Through much research, I was able to track down the one and only Toonces, The Driving Cat. It was not easy since Toonces had remained aloof and practically a recluse since the late 80's. It had been rumored that he was eating out of trash cans and living out of a cardboard box somewhere in the Hollywood Hills. I found this hard to believe, and I was further motivated to get to the truth.
Luckily, Steve Martin, who had worked with Toonces, had one of his many assistants provide me with some contact information, and as it happened, I managed to secure this phone interview with the talented feline.
Zeus: Hello, Toonces! I really appreciate you taking the time to talk with me today.
Toonces: Not a problem, Zeus. I had actually read your interview with Azrael, and I immediately wanted to be one of those lucky cats who appeared on your blog.
Zeus: Well, what a very nice compliment!
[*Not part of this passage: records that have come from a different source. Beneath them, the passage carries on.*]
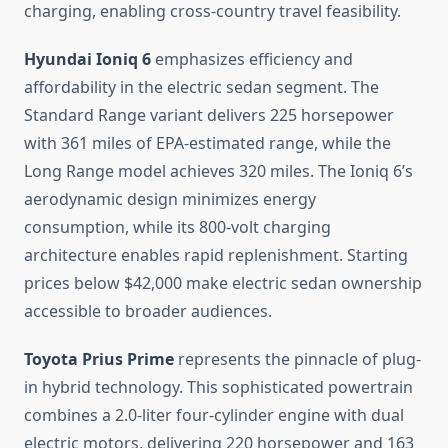
charging, enabling cross-country travel feasibility.
Hyundai Ioniq 6
emphasizes efficiency and
affordability in the electric sedan segment. The
Standard Range variant delivers 225 horsepower
with 361 miles of EPA-estimated range, while the
Long Range model achieves 320 miles. The Ioniq 6’s
aerodynamic design minimizes energy
consumption, while its 800-volt charging
architecture enables rapid replenishment. Starting
prices below $42,000 make electric sedan ownership
accessible to broader audiences.
Toyota Prius Prime
represents the pinnacle of plug-
in hybrid technology. This sophisticated powertrain
combines a 2.0-liter four-cylinder engine with dual
electric motors, delivering 220 horsepower and 163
I'm glad you enjoyed my work! I had been reading over your last public interview that you did with Jekke Blandt, and I was wondering if you could tell us how your rehabilitation was coming. You had some serious addictions back then.
Toonces: It's been a long, long road. Currently, I am a certified pilot for American West as I said before. I really enjoy being behind the wheel, cruising the skies at altitudes of 70,000 feet. It gives me this feeling that nothing bad can happen. Of course, when I get ready to land the plane, I've noticed that's when everyone tends to freak out.
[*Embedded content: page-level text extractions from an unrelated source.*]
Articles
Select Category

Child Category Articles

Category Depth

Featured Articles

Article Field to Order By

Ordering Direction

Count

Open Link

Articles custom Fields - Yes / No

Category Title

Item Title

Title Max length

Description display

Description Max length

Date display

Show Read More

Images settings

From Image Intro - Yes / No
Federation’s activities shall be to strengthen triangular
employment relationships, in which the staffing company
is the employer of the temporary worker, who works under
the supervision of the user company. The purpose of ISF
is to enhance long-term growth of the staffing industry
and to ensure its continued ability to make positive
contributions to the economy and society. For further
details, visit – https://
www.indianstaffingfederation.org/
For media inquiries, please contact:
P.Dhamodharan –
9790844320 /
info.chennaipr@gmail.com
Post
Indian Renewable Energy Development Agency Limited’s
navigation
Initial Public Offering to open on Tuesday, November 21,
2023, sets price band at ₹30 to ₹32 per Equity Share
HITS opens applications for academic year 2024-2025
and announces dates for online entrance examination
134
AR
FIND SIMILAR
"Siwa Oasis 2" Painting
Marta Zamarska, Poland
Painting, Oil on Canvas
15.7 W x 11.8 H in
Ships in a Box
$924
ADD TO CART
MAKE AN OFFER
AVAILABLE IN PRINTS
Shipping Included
Zeus: Why do you think that is?
Toonces: It's not like I have the best track record for coming to a safe stop. I mean, that's only natural people get nervous, and it's going to take people time to get over their false perceptions of me. (A small sipping noise is heard in the background.)
Zeus: Do you think you get fair treatment in comparison to the homo sapien pilots?
Toonces: I didn't get fair treatment when I was on Saturday Night Live so I didn't expect to be treated fairly at American West. Homo sapiens think that just because you don't have opposable thumbs that you can't drive. They think that you need to walk on two legs instead of four in order to reach the peddles. Humans don't understand that if a feline wants to do something, a feline will find a way to make it happen.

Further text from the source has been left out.